Results and discussion

Figure 1a shows a schematic of the fabrication of CNT bundles using our FCCVD method. The formation of the CNT aerogel is believed to proceed after the decomposition of sublimated ferrocene molecules onto active iron nanoparticles and a subsequent catalytic reaction to grow CNTs on the iron nanoparticles21,24,33. In the conventional FCCVD regime (the synthesis process without using a gas rectifier), we observed a hollow assembly consisting of randomly oriented CNTs (hereafter denoted as “as-grown CNT web”) (Supplementary Fig. S6). In our synthesis setup, the gas rectifier was set at the reactor exit, where the temperature decreased abruptly from the synthesis temperature to approximately 1200 K. In contrast to the formation of the CNT web, we found that macroscopic CNT bundles (denoted as “as-grown CNT bundles”) protruded from the individual channels of the gas rectifier (Fig. 1b and Supplementary Movie 1) and the CNT bundles grew along the direction of the gas flow (Fig. 1c). The synthesis process can be performed until clogging of the pores occurs (< 1 h). In addition, we observed that small fragments of CNTs passed through the channels, accumulating on the mesh filter that was placed downstream of the reactor (Supplementary Fig. S1a). The fraction of as-grown CNT bundles that passed through the gas rectifier was less than 10%. The total production rate including the total amounts of CNTs (the as-grown CNT bundles attached to the gas rectifier, the CNTs that passed through the channels, and the CNTs attached to the mesh filter), other carbonaceous species, and catalysts increase from approximately 1.8 mg min−1 at 1473 K to 10 mg min−1 at 1673 K (Supplementary information S7). Under our experimental conditions, the highest production rate was obtained at a synthesis temperature at 1673 K. Here, the carbon efficiency, \({\eta }_{C}\) (%), is defined as

$${\eta }_{C}= {\dot{n}}_{out} / {\dot{n}}_{in},$$
(4)

where \({\dot{n}}_{out}\) and \({\dot{n}}_{in}\) are the production amount of the total graphitic carbon (mol) and the total supplied carbon (mol), respectively, in a given synthesis time34. We performed TGA to evaluate the \({\dot{n}}_{out}\) value at 1673 K, which reveals a graphitic carbon content of 57 wt% (Supplementary Fig. S8). Considering the graphitic carbon content, the carbon efficiency at 1673 K is 4.3%. After the synthesis, one end of the as-grown CNT bundles was attached to the end of an individual channel of the gas rectifier and the other end to the mesh filter that was placed downstream of the reactor (Supplementary Fig. S1a). To collect the sample, the as-grown CNT bundles attached to the mesh filter were cut off, and the gas rectifier with the as-grown CNT bundles was removed from the reactor tube. Finally, the as-grown CNT bundles were removed from the gas rectifier.

Figure 1
figure 1

(a) Schematic of the fabrication process of aligned CNT bundles, demonstrating that floating CNTs flow into the straight channels of a gas rectifier, macroscopic CNT bundles then protrude from the outlet of the gas rectifier. (b) A photograph of the gas rectifier taken after the fabrication of CNT bundles. (c) CNT bundles growing in the direction of gas flow (from left to right in the photograph). Scale bar: 5 cm.

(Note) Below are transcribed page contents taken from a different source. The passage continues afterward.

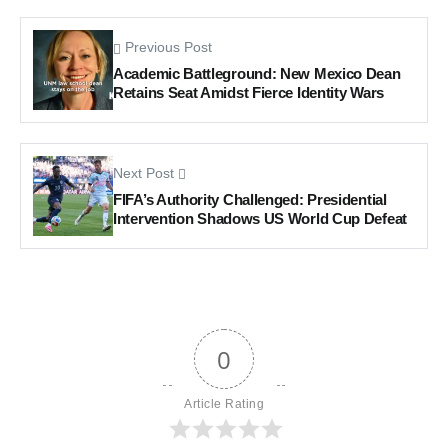
Previous Post
Academic Battleground: New Mexico Dean
Retains Seat Amidst Fierce Identity Wars
Next Post
FIFA’s Authority Challenged: Presidential
Intervention Shadows US World Cup Defeat
0
Article Rating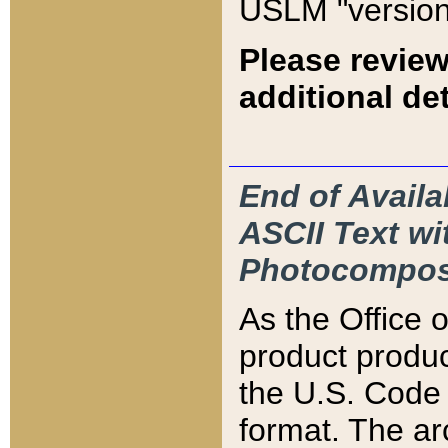
USLM "version
Please review
additional det
End of Availa
ASCII Text 
Photocompos
As the Office
product produ
the U.S. Code 
format. The ar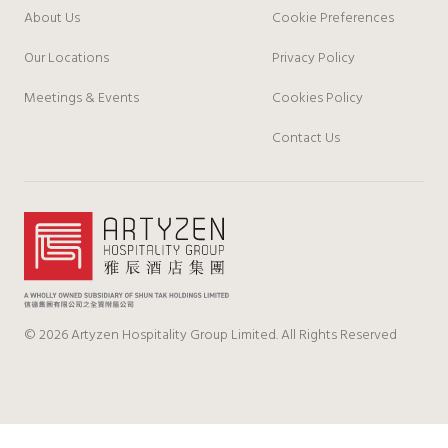
About Us
Cookie Preferences
Our Locations
Privacy Policy
Meetings & Events
Cookies Policy
Contact Us
© 2026 Artyzen Hospitality Group Limited. All Rights Reserved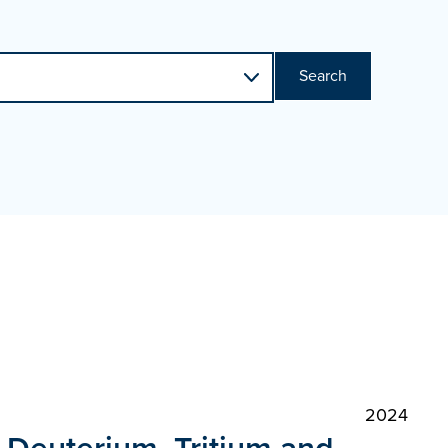
Search
2024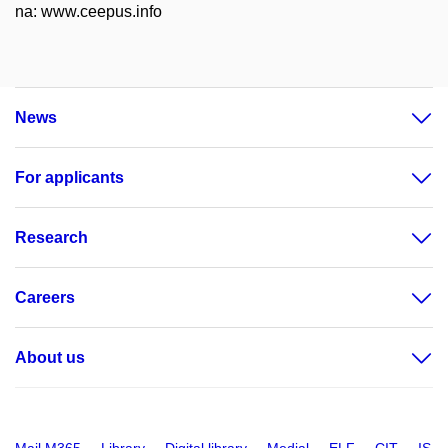
na: www.ceepus.info
News
For applicants
Research
Careers
About us
Mail M365
Library
Digital library
Medial
ELF
CIT
IS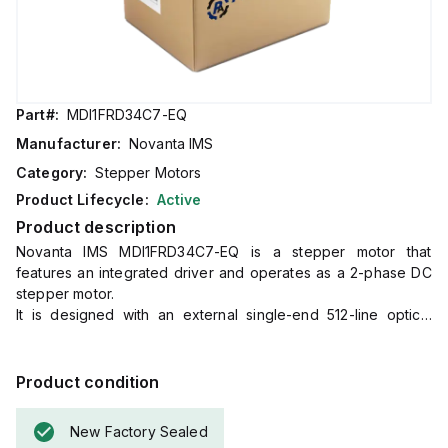
Part#:
MDI1FRD34C7-EQ
Manufacturer:
Novanta IMS
Category:
Stepper Motors
Product Lifecycle:
Active
Product description
Novanta IMS MDI1FRD34C7-EQ is a stepper motor that
features an integrated driver and operates as a 2-phase DC
stepper motor.
It is designed with an external single-end 512-line optical
encoder and includes a triple (3) motor stack in its Plus
version, which encompasses standard features.
This part offers a connection through 30cm / 12" bare end
Product condition
flying leads with a 10-pin IDC non-locking connector.
It supports RS-422 and RS-485 communication protocols.
New Factory Sealed
The supply voltage required for operation ranges from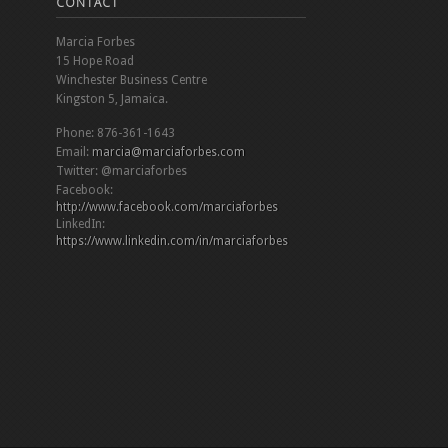
CONTACT
Marcia Forbes
15 Hope Road
Winchester Business Centre
Kingston 5, Jamaica.
Phone: 876-361-1643
Email:
marcia@marciaforbes.com
Twitter: @marciaforbes
Facebook:
http://www.facebook.com/marciaforbes
LinkedIn:
https://www.linkedin.com/in/marciaforbes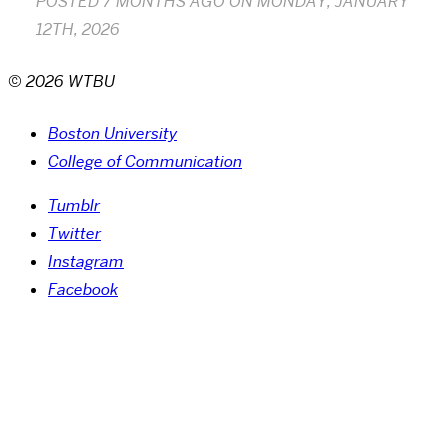
POSTED
7 MONTHS AGO
ON
MONDAY, JANUARY
12TH, 2026
© 2026 WTBU
Boston University
College of Communication
Tumblr
Twitter
Instagram
Facebook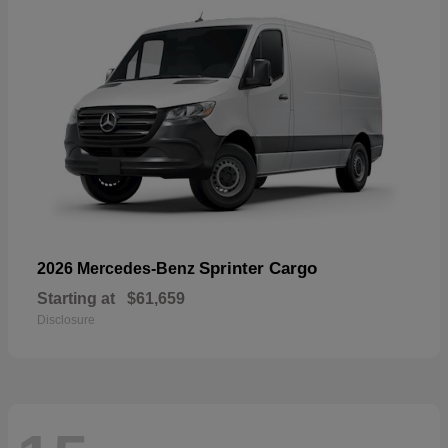
Sprinter Cargo
2026 Mercedes-Benz
Starting at
$61,659
Disclosure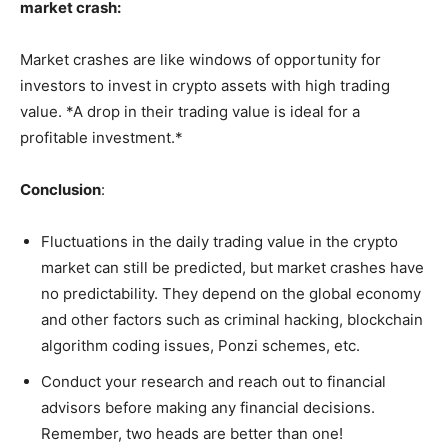
market crash:
Market crashes are like windows of opportunity for
investors to invest in crypto assets with high trading
value. *A drop in their trading value is ideal for a
profitable investment.*
Conclusion
:
Fluctuations in the daily trading value in the crypto
market can still be predicted, but market crashes have
no predictability. They depend on the global economy
and other factors such as criminal hacking, blockchain
algorithm coding issues, Ponzi schemes, etc.
Conduct your research and reach out to financial
advisors before making any financial decisions.
Remember, two heads are better than one!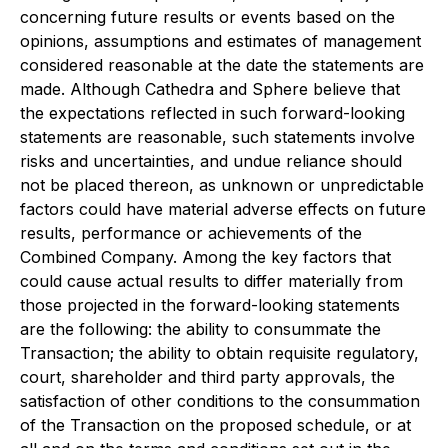
concerning future results or events based on the
opinions, assumptions and estimates of management
considered reasonable at the date the statements are
made. Although Cathedra and Sphere believe that
the expectations reflected in such forward-looking
statements are reasonable, such statements involve
risks and uncertainties, and undue reliance should
not be placed thereon, as unknown or unpredictable
factors could have material adverse effects on future
results, performance or achievements of the
Combined Company. Among the key factors that
could cause actual results to differ materially from
those projected in the forward-looking statements
are the following: the ability to consummate the
Transaction; the ability to obtain requisite regulatory,
court, shareholder and third party approvals, the
satisfaction of other conditions to the consummation
of the Transaction on the proposed schedule, or at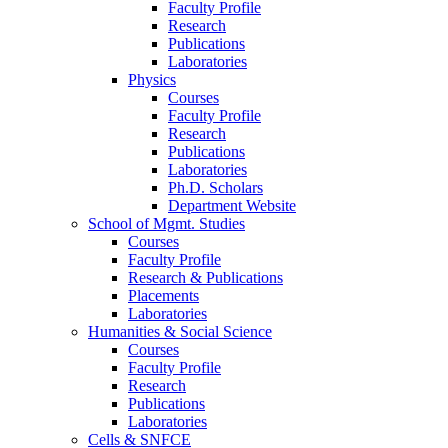
Faculty Profile
Research
Publications
Laboratories
Physics
Courses
Faculty Profile
Research
Publications
Laboratories
Ph.D. Scholars
Department Website
School of Mgmt. Studies
Courses
Faculty Profile
Research & Publications
Placements
Laboratories
Humanities & Social Science
Courses
Faculty Profile
Research
Publications
Laboratories
Cells & SNFCE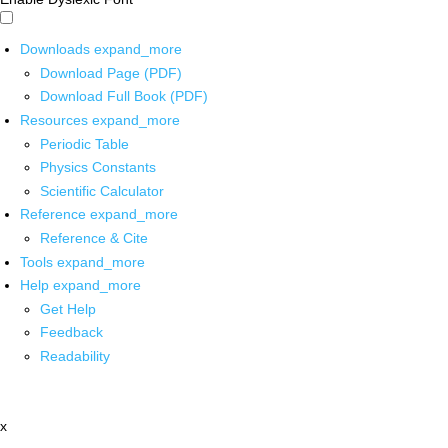
Downloads
expand_more
Download Page (PDF)
Download Full Book (PDF)
Resources
expand_more
Periodic Table
Physics Constants
Scientific Calculator
Reference
expand_more
Reference & Cite
Tools
expand_more
Help
expand_more
Get Help
Feedback
Readability
x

To assess the quality of as-grown CNT bundles, we performed Raman spectroscopy. Raman spectra of as-grown CNT bundles show characteristic vibrational modes of CNTs at 170, 1570, 1590, and 2672 cm−1, which are assigned to radial breathing mode (RBM), G peak, G+ peak, and 2D peak, respectively (Fig. 2a)35. Quantitative information of the defect density of the CNT samples was evaluated by the intensity ratio of the G+ mode and the defect-induced D mode (~ 1340 cm−1)35. Regardless of the synthesis temperature tested in this study, high \({I}_{{\rm G}^{+}}/{I}_{\rm D}\) values over 40 are obtained for as-grown CNT bundles and the \({I}_{{\rm G}^{+}}/{I}_{\rm D}\) values slightly increase as the synthesis temperature increases, revealing the efficient fabrication of high-quality CNTs with lower defect densities and fewer carbon impurities (Fig. 2b).

Figure 2
figure 2

(a) Raman spectra of as-grown CNT bundles fabricated at the synthesis temperature of (i) 1473 K, (ii) 1573 K, and (iii) 1673 K, measured with the 532 nm laser excitation. (b) Synthesis temperature dependence of \({I}_{{\rm G}^{+}}/{I}_{\rm D}\) for as-grown CNT bundles evaluated from the Raman spectra shown in (a).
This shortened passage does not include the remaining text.